Disable NUMA-hinted foreground page migrations on redis-cache nodes

Production Change

Change Summary

Disable active NUMA balancing on the redis-cache hosts.

After upgrading the machine-type for the production redis-cache hosts, the hypervisor started advertising 2 NUMA nodes to the kernel. This implicitly activated the kernel's NUMA balancing behavior:

PRODUCTION PRIMARY-REDIS msmiley@redis-cache-02-db-gprd.c.gitlab-production.internal:~$ sysctl kernel.numa_balancing
kernel.numa_balancing = 1

Kernel's NUMA balancing feature attempts to migrate a process's pages to the NUMA node associated with the CPU socket where that process is running. (It does so by manipulating the page table entries of the process's virtual memory areas, to artificially inject page faults. The next time a thread of that process accesses the page, that triggers a page fault, allowing the kernel to observe the trend in remote page accesses and potentially do a foreground page migration while the thread waits.)
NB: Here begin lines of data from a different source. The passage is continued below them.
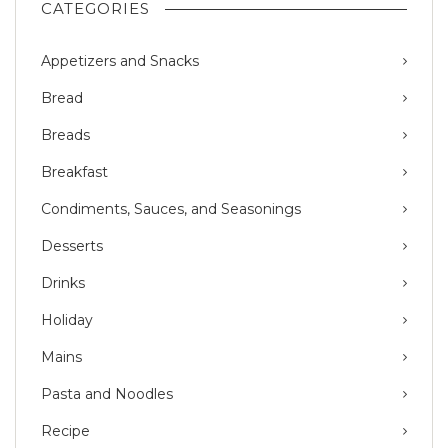
CATEGORIES
Appetizers and Snacks
Bread
Breads
Breakfast
Condiments, Sauces, and Seasonings
Desserts
Drinks
Holiday
Mains
Pasta and Noodles
Recipe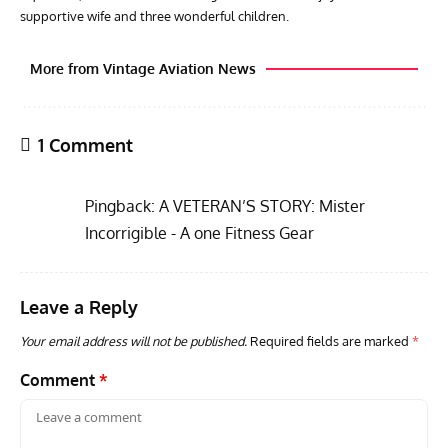
supportive wife and three wonderful children.
More from Vintage Aviation News
1 Comment
Pingback:
A VETERAN’S STORY: Mister
Incorrigible - A one Fitness Gear
Leave a Reply
AVIATION MUSEUM NEWS
ARTI
Vulcan to the Sky Trust July Update: Engineering Work
Toda
Your email address will not be published.
Required fields are marked
*
Continues as Doncaster Plans Advance
Pro
Comment
*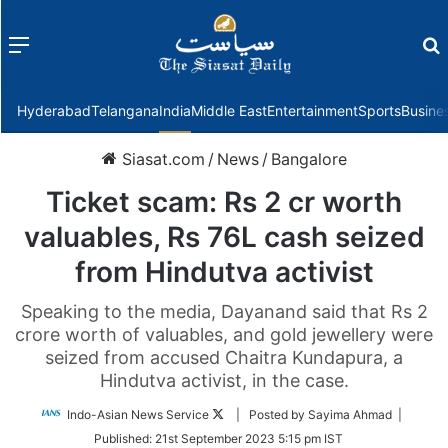
Menu
f
Hyderabad
Telangana
India
Middle East
Entertainment
Sports
Busine
Siasat.com
/
News
/
Bangalore
Ticket scam: Rs 2 cr worth
valuables, Rs 76L cash seized
from Hindutva activist
Speaking to the media, Dayanand said that Rs 2
crore worth of valuables, and gold jewellery were
seized from accused Chaitra Kundapura, a
Hindutva activist, in the case.
Follow
Indo-Asian News Service
| Posted by Sayima Ahmad |
on
Published:
21st September 2023 5:15 pm IST
Twitter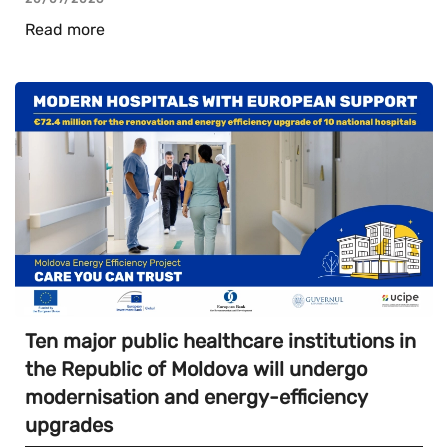
Read more
Ten major public healthcare institutions in
the Republic of Moldova will undergo
modernisation and energy-efficiency
upgrades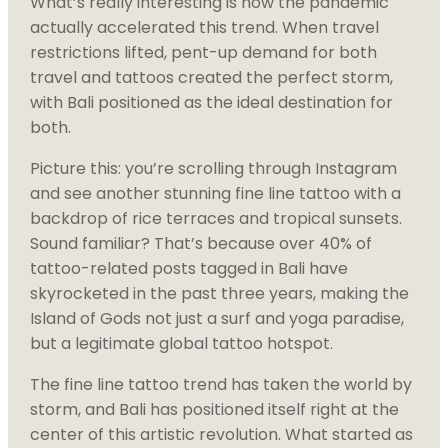
What’s really interesting is how the pandemic
actually accelerated this trend. When travel
restrictions lifted, pent-up demand for both
travel and tattoos created the perfect storm,
with Bali positioned as the ideal destination for
both.
Picture this: you’re scrolling through Instagram
and see another stunning fine line tattoo with a
backdrop of rice terraces and tropical sunsets.
Sound familiar? That’s because over 40% of
tattoo-related posts tagged in Bali have
skyrocketed in the past three years, making the
Island of Gods not just a surf and yoga paradise,
but a legitimate global tattoo hotspot.
The fine line tattoo trend has taken the world by
storm, and Bali has positioned itself right at the
center of this artistic revolution. What started as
In many cases, this improves memory access latency, but in some cases, the overhead is unacceptable. Because the redis-server process's main thread ends up having to stall while kernel performs these page migrations, the CPU overhead of doing many migrations counts against the very limited CPU capacity of the redis main thread itself. Judging from last Friday's observations, this drives the redis main thread to CPU saturation during peak hours of the weekday workload. This overhead is not worth the benefit in this case.

We may later revisit other options (tuning NUMA migrations to scan slower, or switching machine-type to avoid having multiple NUMA nodes). But for now we will just disable these foreground migrations and accept the memory access latency differential of having to sometimes access pages from the NUMA node that is further from the socket running the redis main thread.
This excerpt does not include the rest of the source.